Citibank is recommending corporates buy dollars against the Swiss franc because the options are cheap because the market is positioning for further dollar depreciation against the Swissie. T.J. Marta, foreign exchange strategist at Citigroup in New York, said demand for Swiss franc calls means now is a good time to buy dollar calls at low premiums. The one-month 25-delta risk reversal shows a 1.25 bias in favor of Swiss calls/dollar puts. There have only been two other occasions, the collapse of Long-Term Capital Management in 1998 and the introduction of the euro in 1999, when dollar/Swissie risk reversals have been this skewed in the last nine years.

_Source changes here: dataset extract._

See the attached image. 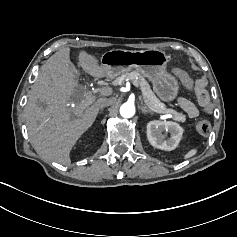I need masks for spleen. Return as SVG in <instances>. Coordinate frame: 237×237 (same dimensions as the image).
<instances>
[{"label":"spleen","instance_id":"obj_1","mask_svg":"<svg viewBox=\"0 0 237 237\" xmlns=\"http://www.w3.org/2000/svg\"><path fill=\"white\" fill-rule=\"evenodd\" d=\"M199 152L198 148H191L190 150H188L184 155H183V160H188L192 157H194L195 155H197V153Z\"/></svg>","mask_w":237,"mask_h":237}]
</instances>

To take advantage of the situation Citibank is recommending clients enter a bullish dollar ratio seagull, according to Marta. In the trade the investor sells a dollar call/swiss put struck at USD1.7725 and purchases a USD1.7075 dollar call. At the same time the investor sells a USD1.6960 dollar put, which is half the size of the other two options. Spot was trading at USD1.7080 when this trade was designed Monday. Marta said it chose the USD1.7725 strike because that is the bank's three-month forecast for the currency pair and it arranged the lower strikes so that it would be able to offer it as a zero premium trade.
This trade would typically be taken out by a corporate with exposure to dollar appreciation against the Swiss franc, according to Marta. He added it is usually executed in multiples of USD10 million.